La Caisse des Dépôts a ainsi prévu d’accompagner "30 stations de sports d’hiver sur la la transformation de leur modèle économique", indique Antoine Saintoyant, dans son entretien à la presse régionale. L’idée est de les aider à élaborer un "scénario de rebond", pour se préparer à l’après-ski ou bien travailler à un scénario intermédiaire. "Il ne faut pas attendre d’être dans la difficulté pour intervenir", soutient Michel François-Delannoy.
Référendums citoyens
Plusieurs stations ont enclenché ce virage, comme Métabief dans le Jura, située entre 890 et 1.420 mètres d'altitude, qui vient de décider de supprimer un tiers de son domaine skiable et d’accélérer sa transition vers un "tourisme quatre saisons". "C’est toujours un moment extrêmement difficile. Eux misent beaucoup sur la nature. Au-delà du ski, ils veulent optimiser tout ce patrimoine et faire en sorte de rester une destination touristique", relève Michel-François Delannoy, conseillant de recourir à des "écologues". Autre exemple : celui du Planolet (Isère), où une association de bénévoles "Nouvelles traces en Chartreuse" a repris en urgence, l’an dernier, la gestion du domaine à la communauté de communes de Cœur de Chartreuse pour une durée de cinq ans. Une façon d’amorcer à moindres frais une transition vers un tourisme quatre saisons, sans abandonner le ski.

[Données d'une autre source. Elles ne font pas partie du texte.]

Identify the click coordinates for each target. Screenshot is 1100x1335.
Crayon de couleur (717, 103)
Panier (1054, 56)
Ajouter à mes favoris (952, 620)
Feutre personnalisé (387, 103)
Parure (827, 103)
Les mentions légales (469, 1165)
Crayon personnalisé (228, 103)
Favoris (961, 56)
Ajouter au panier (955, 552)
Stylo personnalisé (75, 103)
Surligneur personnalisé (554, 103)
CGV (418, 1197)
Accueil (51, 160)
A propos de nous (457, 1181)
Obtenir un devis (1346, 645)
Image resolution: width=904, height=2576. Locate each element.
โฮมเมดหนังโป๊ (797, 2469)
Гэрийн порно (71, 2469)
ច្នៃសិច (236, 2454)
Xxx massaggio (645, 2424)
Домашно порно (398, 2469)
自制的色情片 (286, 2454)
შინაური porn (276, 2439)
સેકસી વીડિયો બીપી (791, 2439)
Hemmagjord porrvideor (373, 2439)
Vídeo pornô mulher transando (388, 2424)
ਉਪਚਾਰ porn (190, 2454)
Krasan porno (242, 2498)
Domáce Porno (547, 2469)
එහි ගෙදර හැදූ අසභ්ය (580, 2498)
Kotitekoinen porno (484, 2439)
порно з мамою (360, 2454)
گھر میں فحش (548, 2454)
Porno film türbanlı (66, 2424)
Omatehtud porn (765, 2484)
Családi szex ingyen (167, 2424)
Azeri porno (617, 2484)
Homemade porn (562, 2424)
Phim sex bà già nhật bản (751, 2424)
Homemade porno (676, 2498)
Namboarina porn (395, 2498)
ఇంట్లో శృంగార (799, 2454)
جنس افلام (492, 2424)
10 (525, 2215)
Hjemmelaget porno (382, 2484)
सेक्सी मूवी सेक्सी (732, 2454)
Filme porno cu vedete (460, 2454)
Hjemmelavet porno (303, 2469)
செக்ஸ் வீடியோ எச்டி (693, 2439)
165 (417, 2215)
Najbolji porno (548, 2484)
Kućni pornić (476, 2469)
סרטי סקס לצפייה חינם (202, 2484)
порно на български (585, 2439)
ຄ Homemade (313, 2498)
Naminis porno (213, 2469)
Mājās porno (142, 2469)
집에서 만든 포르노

À l’approche des élections municipales, le débat est vif dans plusieurs stations. Dans certaines d’entre elles, des référendums citoyens ont permis d’apaiser les tensions. Au Grand Puy (Alpes-de-Haute-Provence), les habitants ont voté, l’an dernier, pour l’arrêt de l’activité ski qui affichait de lourdes pertes. La commune procédera au démantèlement des remontées mécaniques, comme la loi Montagne II de 2016 l’impose. "Il est encore trop tôt pour citer des territoires qui ont réussi à passer d’un tourisme à un autre mais il est sûr que des villages qui ne vivent pas exclusivement du tourisme, comme les Angles, sont moins vulnérables", affirme Élise Migieu, cheffe de mission Montagne à la Banque des Territoires.
*Bpifrance, Compagnie des Alpes, Icade, Suez, Le Groupe La Poste / La Banque postale, Transdev, La Forestière, CDC Biodiversité et Scet.